Built to a design by Ian Ritchie Architects, although it looks like a square building from above, the tube station elements is L shaped, with a ground floor shop taking up one corner, and the station wrapping around it.
It’s very light inside, with glass ceilings, and substantial concrete bracing that creates a tall box for the escalators and lets light flood deep down to the platforms. The escalator box is also arguably one of the underappreciated architectural gems of the Jubilee line.
But back to the outside of the station.
Tube stations and entire lines were often built with the intention to be used for property development after the railway was completed, but in the 1960s-80s, there seemed to be a collapse in interest in using oversite development to part-fund railway upgrades.
For example, much of the Victoria line excluded anything above their new stations.
Then along came the Jubilee line, and for several new stations, they were engineered to support mid-sized developments above the stations. Not too much though, as bigger foundations meant bigger bills to pay to build them, and as there was no guarantee that anything would be built above the station, they hedged their bets a bit.
So mid-sized it was – and for the Jubilee line station at Bermondsey, it was expected that a 6-storey office block would sit above the front of the station. Later it was thought that this could be increased to 15-storeys thanks to modern advances in building materials.
The office, if ever built would occupy the front third of the floor space of the station building, where the ground floor is currently a shop. The rear of the station wasn’t designed to have anything built above it, as that is where the glass ceiling sits to flood light down into the depths of the station through the open escalator box.
It may seem odd to build a station structurally capable of holding an entire office block (or residential flats) above it, and to then not do anything with it. But the costs still don’t look that promising.
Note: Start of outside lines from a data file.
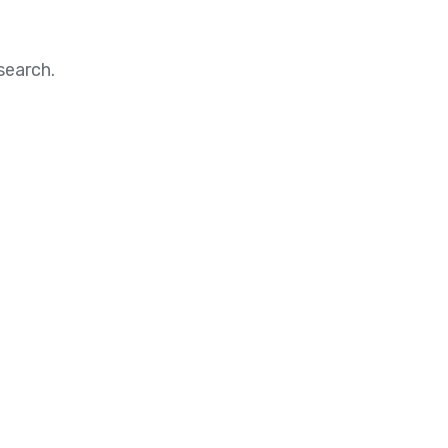
search.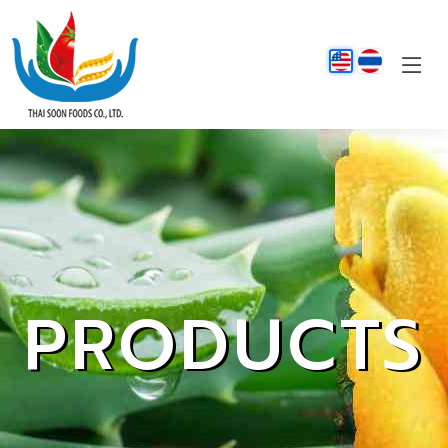
PRODUCTS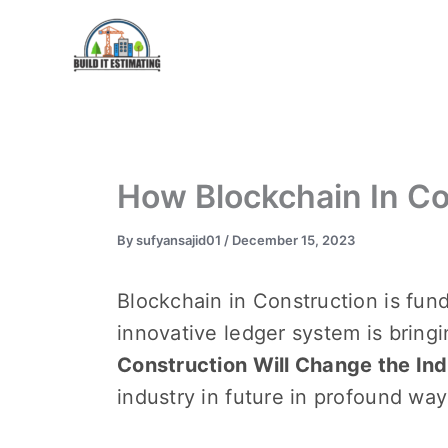
Skip
to
content
How Blockchain In Co
By
sufyansajid01
/
December 15, 2023
Blockchain in Construction is fun
innovativе lеdgеr systеm is bring
Construction Will Change the Indu
industry in futurе in profound wa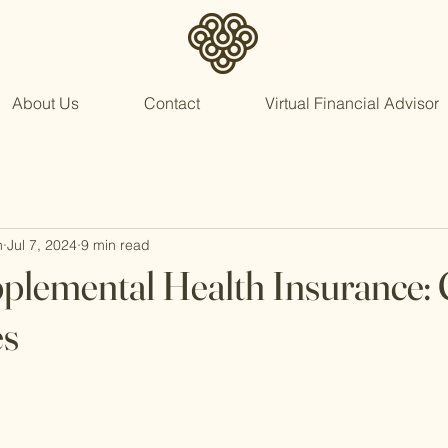
About Us
Contact
Virtual Financial Advisor
n
Jul 7, 2024
9 min read
plemental Health Insurance: 
es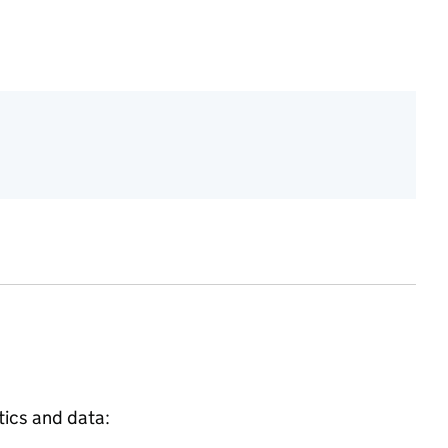
tics and data: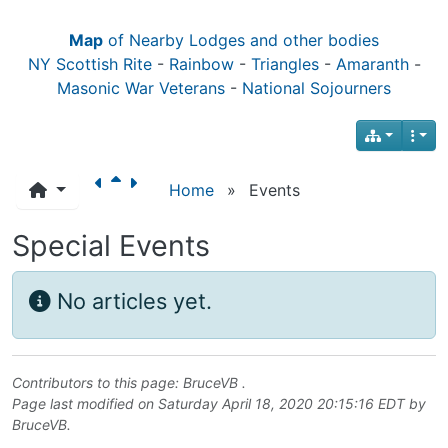
Map
of Nearby Lodges and other bodies
NY Scottish Rite
-
Rainbow
-
Triangles
-
Amaranth
-
Masonic War Veterans
-
National Sojourners
Home
»
Events
Special Events
No articles yet.
Contributors to this page:
BruceVB
.
Page last modified on Saturday April 18, 2020 20:15:16 EDT by
BruceVB
.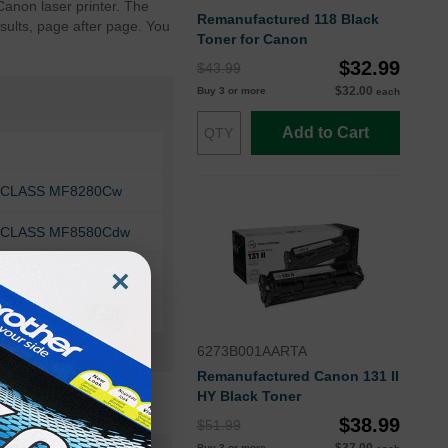
Canon laser printer. The
Remanufactured 118 Black
sults, page after page. You
Toner for Canon
$32.99
$43.99
$32.00
Buy 3 or more
each
Add to Cart
geCLASS MF8280Cw
geCLASS MF8580Cdw
×
6273B001AARTA
Remanufactured Canon 131 II
HY Black Toner
$38.99
$51.99
Buy 3 or more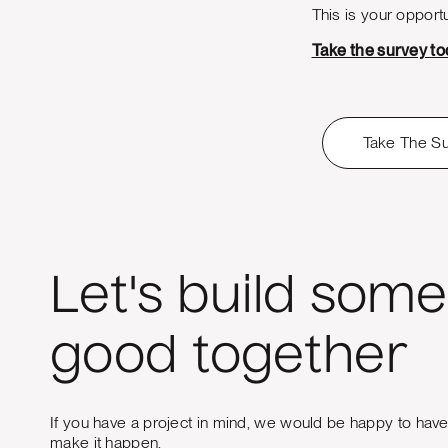
This is your opportu
Take the survey t
Take The S
Let's build some
good together
If you have a project in mind, we would be happy to hav
make it happen.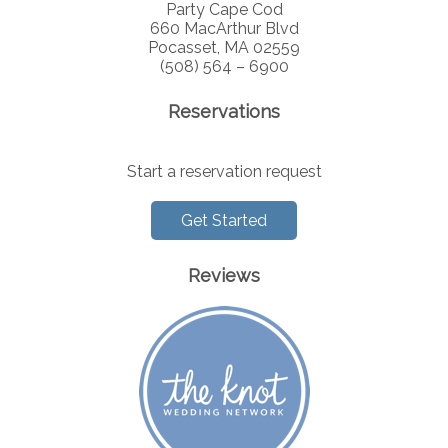
Party Cape Cod
660 MacArthur Blvd
Pocasset, MA 02559
(508) 564 – 6900
Reservations
Start a reservation request
Get Started
Reviews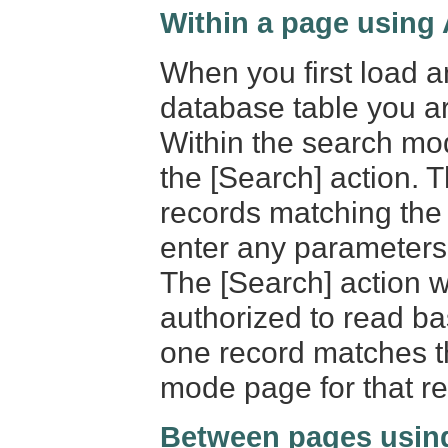
Within a page using
When you first load a
database table you a
Within the search mod
the [Search] action. T
records matching the 
enter any parameters 
The [Search] action wi
authorized to read ba
one record matches th
mode page for that re
Between pages usin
The only Jubilee line extension station with an oversite development is Westminster, and that’s for the Parliament, so there’s no need to generate a profit on that development. Southwark station is finally going ahead, but with a much larger development than originally planned, and only by building across the land to one side and reducing the weight of the building above the station.
However, a report by Kat Hanna and Nicolas Bosetti at the Centre for London in 2017 suggests that the cost of building above a station without additional land to expand the development onto would struggle to be recovered from the sale or letting of the new building.
Obviously, there are wider issues that can be brought into play, such as the social good from additional housing developments, which can unlock government funding to support the development, but if the aim is to make a profit to plough back into the transport network – it looks as if Bermondsey station is going to remain technically an unfinished building for many years to come.